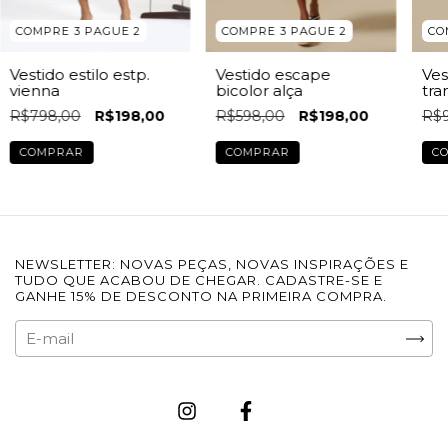
COMPRE 3 PAGUE 2
COMPRE 3 PAGUE 2
CO
Vestido estilo estp.
Vestido escape
Ves
vienna
bicolor alça
tra
R$798,00
R$198,00
R$598,00
R$198,00
R$9
COMPRAR
COMPRAR
C
NEWSLETTER: NOVAS PEÇAS, NOVAS INSPIRAÇÕES E
TUDO QUE ACABOU DE CHEGAR. CADASTRE-SE E
GANHE 15% DE DESCONTO NA PRIMEIRA COMPRA.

:: PROBLEM DESCRIPTION ::
Find all the lines with "Vestido" in the data and copy them.

:: YOUR RESPONSE ::
Vestido estilo estp.
Vestido escape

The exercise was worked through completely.